Onderzoek van de zaak
Dit arrest is gewezen naar aanleiding van het onderzoek op de terechtzitting in eerste aanleg en het onderzoek ter terechtzitting in hoger beroep van dit hof.
Het hof heeft kennisgenomen van de vordering van de advocaat-generaal en van hetgeen door en namens de verdachte naar voren is gebracht.
Procesgang
In eerste aanleg is de verdachte ter zake van het onder 1 en 2 tenlastegelegde veroordeeld tot een gevangenisstraf voor de duur van 9 maanden met aftrek van voorarrest. Voorts is beslist ten aanzien van de inbeslaggenomen voorwerpen als nader in het vonnis omschreven.
Namens de verdachte is tegen het vonnis hoger beroep ingesteld.
Tenlastelegging
Aan de verdachte is tenlastegelegd dat:
1.
hij op of omstreeks 31 oktober 2024 te Rotterdam een wapen van categorie III, onder 1 van de Wet wapens en munitie, te weten een pistool, van het merk Glock, type Model 45, kaliber 9 mm zijnde een vuurwapen in de vorm van een geweer, revolver en/of pistool en/of (bijbehorende) munitie van categorie III van de Wet wapens en munitie, te weten 14 kogelpatronen, kaliber 9 mm, voorhanden heeft gehad;
2.
hij op of omstreeks 31 oktober 2024 te Rotterdam opzettelijk heeft bereid en/of bewerkt en/of verwerkt en/of verkocht en/of afgeleverd en/of verstrekt en/of vervoerd, in elk geval opzettelijk aanwezig heeft gehad, ongeveer 5,1 gram en/of 7,0 gram en/of 4,2 gram, in elk geval een hoeveelheid van een materiaal bevattende cocaïne en/of ongeveer 5,5 gram en/of 12,3 gram in elk geval een hoeveelheid van een materiaal bevattende MDMA zijnde cocaïne en/of MDMA (telkens) een middel als bedoeld in de bij de Opiumwet behorende lijst I, dan wel aangewezen krachtens het vijfde lid van artikel 3a van die wet.
Vordering van de advocaat-generaal
De advocaat-generaal heeft gevorderd dat het vonnis waarvan beroep zal worden vernietigd en dat de verdachte ter zake van het onder 1 en 2 tenlastegelegde zal worden veroordeeld tot een gevangenisstraf voor de duur van
9 maanden met aftrek van voorarrest.
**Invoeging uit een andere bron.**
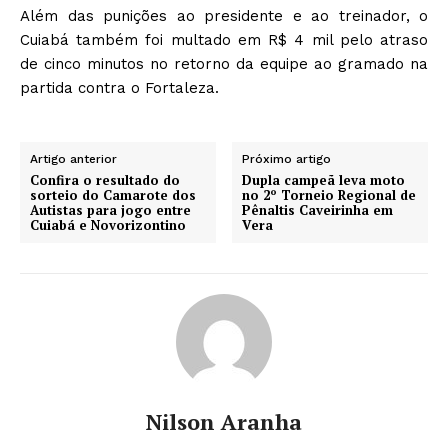
Além das punições ao presidente e ao treinador, o
Cuiabá também foi multado em R$ 4 mil pelo atraso
de cinco minutos no retorno da equipe ao gramado na
partida contra o Fortaleza.
Artigo anterior
Próximo artigo
Confira o resultado do
Dupla campeã leva moto
sorteio do Camarote dos
no 2º Torneio Regional de
Autistas para jogo entre
Pênaltis Caveirinha em
Cuiabá e Novorizontino
Vera
Nilson Aranha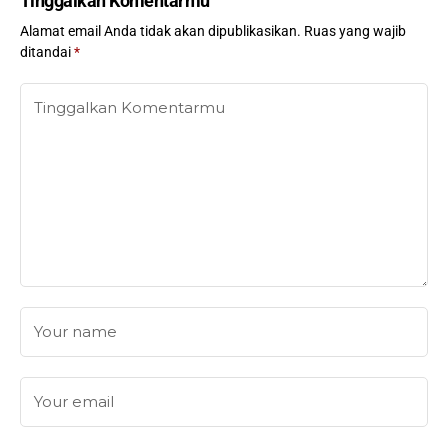
Tinggalkan Komentarmu
Alamat email Anda tidak akan dipublikasikan.
Ruas yang wajib
ditandai
*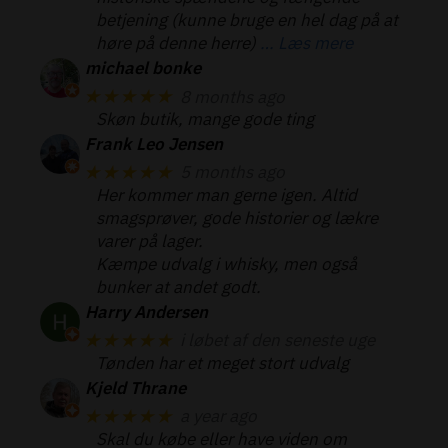
betjening (kunne bruge en hel dag på at
høre på denne herre)
… Læs mere
michael bonke
★★★★★
8 months ago
Skøn butik, mange gode ting
Frank Leo Jensen
★★★★★
5 months ago
Her kommer man gerne igen. Altid
smagsprøver, gode historier og lækre
varer på lager.
Kæmpe udvalg i whisky, men også
bunker at andet godt.
Harry Andersen
★★★★★
i løbet af den seneste uge
Tønden har et meget stort udvalg
Kjeld Thrane
★★★★★
a year ago
Skal du købe eller have viden om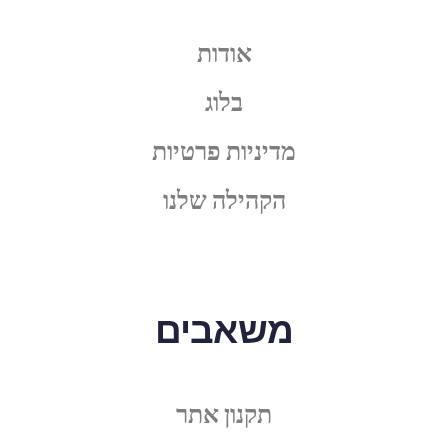
אודות
בלוג
מדיניות פרטיות
הקהילה שלנו
משאבים
תקנון אתר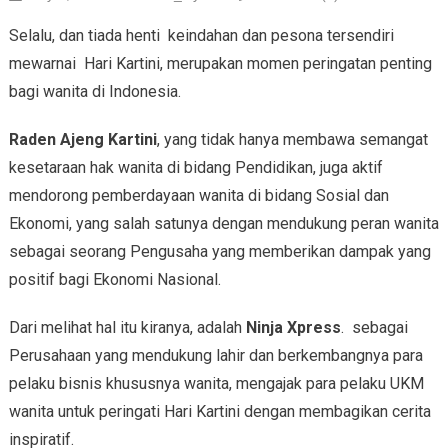
Selalu, dan tiada henti keindahan dan pesona tersendiri
mewarnai Hari Kartini, merupakan momen peringatan penting
bagi wanita di Indonesia.
Raden Ajeng Kartini
, yang tidak hanya membawa semangat
kesetaraan hak wanita di bidang Pendidikan, juga aktif
mendorong pemberdayaan wanita di bidang Sosial dan
Ekonomi, yang salah satunya dengan mendukung peran wanita
sebagai seorang Pengusaha yang memberikan dampak yang
positif bagi Ekonomi Nasional.
Dari melihat hal itu kiranya, adalah
Ninja Xpress
. sebagai
Perusahaan yang mendukung lahir dan berkembangnya para
pelaku bisnis khususnya wanita, mengajak para pelaku UKM
wanita untuk peringati Hari Kartini dengan membagikan cerita
inspiratif.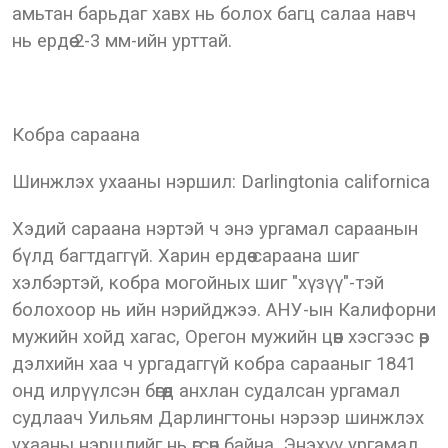
амьтан барьдаг хавх нь болох багц салаа навч
нь ердөө 2-3 мм-ийн урттай.
Кобра сараана
Шинжлэх ухааны нэршил: Darlingtonia californica
Хэдий сараана нэртэй ч энэ ургамал сараанын
бүлд багтдаггүй. Харин ердөө сараана шиг
хэлбэртэй, кобра могойных шиг "хүзүү"-тэй
болохоор нь ийн нэрийджээ. АНУ-ын Калифорни
мужийн хойд хагас, Орегон мужийн цөөн хэсгээс өөр
дэлхийн хаа ч ургадаггүй кобра сарааныг 1841
онд илрүүлсэн бөгөөд анхлан судалсан ургамал
судлаач Уильям Дарлингтоны нэрээр шинжлэх
ухааны нэршлийг нь өгсөн байна. Энэхүү ургамал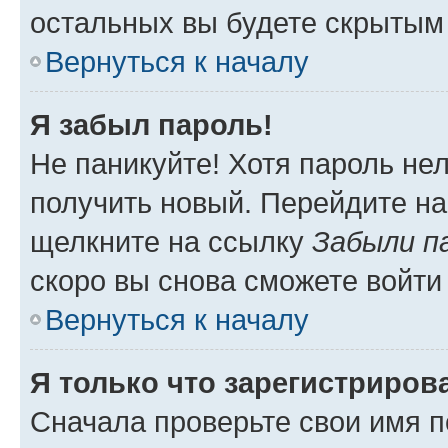
остальных вы будете скрытым
Вернуться к началу
Я забыл пароль!
Не паникуйте! Хотя пароль не
получить новый. Перейдите на
щелкните на ссылку
Забыли п
скоро вы снова сможете войти
Вернуться к началу
Я только что зарегистрирова
Сначала проверьте свои имя п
Voorts heeft de advocaat-generaal gevorderd dat ten aanzien van de inbeslaggenomen voorwerpen zal worden beslist overeenkomstig het vonnis van de politierechter.
Het vonnis waarvan beroep
Het vonnis waarvan beroep kan niet in stand blijven omdat het hof zich daarmee niet geheel verenigt.
Bewezenverklaring
Het hof acht wettig en overtuigend bewezen dat de verdachte het onder 1 en 2 tenlastegelegde heeft begaan, met dien verstande dat:
1.
hij op
of omstreeks31 oktober 2024 te Rotterdam een wapen van categorie III, onder 1 van de Wet wapens en munitie, te weten een pistool, van het merk Glock, type Model 45, kaliber 9 mm zijnde een vuurwapen in de vorm van een
geweer, revolver en/ofpistool en
/of(bijbehorende) munitie van categorie III van de Wet wapens en munitie, te weten 14 kogelpatronen, kaliber
9 mm, voorhanden heeft gehad;
2.
hij op
of omstreeks31 oktober 2024 te Rotterdam opzettelijk heeft
bereid en/of bewerkt en/of verwerkt en/of verkocht en/of afgeleverd en/of verstrekt en/ofvervoerd,
in elk geval opzettelijk aanwezig heeft gehad,ongeveer 5,1 gram en
/of7,0 gram en
/of4,2 gram
, in elk geval een hoeveelheidvan een materiaal bevattende cocaïne en
/ofongeveer 5,5 gram en
/of12,3 gram
in elk geval een hoeveelheidvan een materiaal bevattende MDMA zijnde cocaïne en
/ofMDMA
(telkens
)een middel als bedoeld in de bij de Opiumwet behorende lijst I
, dan wel aangewezen krachtens het vijfde lid van artikel 3a van die wet.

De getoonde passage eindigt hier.